Victoria Police said earlier in the week they’d attend the camp to monitor proceedings, but wouldn’t force anyone out.

Still, some campers chose to leave on their own for housing facilities opened up in recent weeks by the Cool Aid and Our Place non-profit societies.

“It’s wonderful what they did, man. I had a good night’s sleep for the first time,” said Donald Smith, who moved into transitional housing at the former Mount Edwards Care Home on Vancouver Street. “I finally said ‘enough is enough’ to myself. I’m gonna accept the help I need, I’m done travelling, I’m done this, done fighting. I’ve gotta do what I gotta do to get the help that I need.”

Our Place’s temporary “My Place” shelter on Yates Street has already filled its 40 beds, while Mount Edwards only had four beds left and was expected to fill them by Thursday night.

Only nine out of 50 beds were taken at a housing facility opened at a former youth correctional facility in View Royal, which operates like an indoor tent city.

“There’s about 50 people that have accepted housing, so they’ll be moving off,” B.C.’s housing minister Rich Coleman said in Vancouver Thursday. “We’ve got enough housing for everybody down there, so they don’t have an excuse to not come inside.
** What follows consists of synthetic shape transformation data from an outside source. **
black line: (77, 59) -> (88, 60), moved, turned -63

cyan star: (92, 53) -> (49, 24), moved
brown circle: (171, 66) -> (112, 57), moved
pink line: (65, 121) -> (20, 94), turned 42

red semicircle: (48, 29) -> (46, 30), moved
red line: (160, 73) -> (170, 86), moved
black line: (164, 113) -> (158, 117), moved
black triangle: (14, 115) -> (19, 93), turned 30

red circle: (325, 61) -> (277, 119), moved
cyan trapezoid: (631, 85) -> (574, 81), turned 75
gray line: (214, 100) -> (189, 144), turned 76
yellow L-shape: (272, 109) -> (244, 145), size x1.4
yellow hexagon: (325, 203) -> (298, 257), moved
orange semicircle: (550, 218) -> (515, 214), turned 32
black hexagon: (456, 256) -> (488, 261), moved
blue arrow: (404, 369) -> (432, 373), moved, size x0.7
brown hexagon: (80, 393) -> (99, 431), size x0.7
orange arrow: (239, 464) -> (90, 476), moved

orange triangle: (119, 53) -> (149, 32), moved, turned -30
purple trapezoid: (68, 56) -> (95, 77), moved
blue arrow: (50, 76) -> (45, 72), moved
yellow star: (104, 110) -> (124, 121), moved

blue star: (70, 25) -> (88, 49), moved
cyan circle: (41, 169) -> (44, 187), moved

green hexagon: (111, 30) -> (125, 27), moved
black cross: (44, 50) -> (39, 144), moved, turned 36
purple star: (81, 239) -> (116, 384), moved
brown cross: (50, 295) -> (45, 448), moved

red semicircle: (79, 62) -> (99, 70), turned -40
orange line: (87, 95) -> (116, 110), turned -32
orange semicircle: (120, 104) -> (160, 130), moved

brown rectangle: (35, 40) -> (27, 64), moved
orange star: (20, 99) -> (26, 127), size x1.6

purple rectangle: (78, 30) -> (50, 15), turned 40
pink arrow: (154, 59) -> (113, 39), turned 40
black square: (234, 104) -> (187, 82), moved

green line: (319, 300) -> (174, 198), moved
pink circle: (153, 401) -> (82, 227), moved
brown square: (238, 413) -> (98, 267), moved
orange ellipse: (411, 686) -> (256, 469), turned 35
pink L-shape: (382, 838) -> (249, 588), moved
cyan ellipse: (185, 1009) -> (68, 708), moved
But they also live in a free country, they don’t have to come inside.”

Coleman avoided talk of removing holdouts by force – but the province said in a statement that applying for an injunction is one of several options available.

“We’ll keep working with them, with the societies, to try and get them to make the decision to go where they can be safer and where they can have their meals and their support,” Coleman said.
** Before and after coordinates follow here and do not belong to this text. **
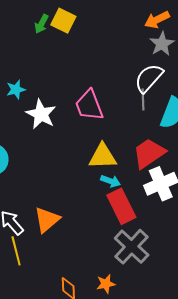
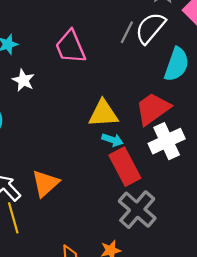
gray line: (143, 99) -> (127, 32), moved, turned 30
pink trapezoid: (89, 105) -> (70, 47), moved
white star: (41, 114) -> (23, 80), moved, size x0.7

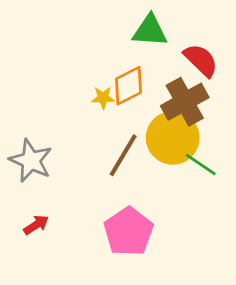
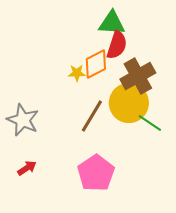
red semicircle: (201, 60) -> (117, 45), moved, turned 64

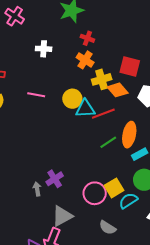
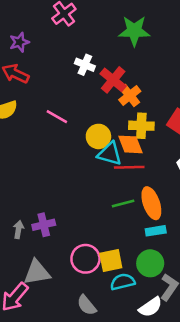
red cross: (87, 38) -> (113, 80), moved, size x1.5
orange diamond: (118, 90) -> (130, 144), moved
orange ellipse: (129, 135) -> (151, 203), turned -50

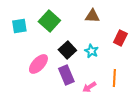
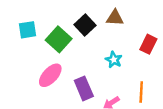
green square: (49, 21) -> (59, 39), moved
black square: (67, 50) -> (85, 25), moved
Back at camp, residents of similar tent cities in the Lower Mainland rolled in to the planned block party in a show of support for residents who refuse to leave.

“It’s just a celebration for the time we’ve been here,” said Tysick.
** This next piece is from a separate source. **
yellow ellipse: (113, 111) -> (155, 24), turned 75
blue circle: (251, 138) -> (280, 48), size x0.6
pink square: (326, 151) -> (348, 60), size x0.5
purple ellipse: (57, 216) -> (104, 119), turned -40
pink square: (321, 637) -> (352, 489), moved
Buses carrying about 100 people from Chilliwack, Abbotsford and the Downtown Eastside arrived at around 4 p.m.

The tent city sprang up at the courthouse last fall, when it was revealed a Victoria bylaw banning all-day camping in parks didn’t apply to the provincially owned land.

As the site grew in population, it sparked a wider dialogue on the lack of affordable housing in B.C.’s capital city and prompted immediate action by the province.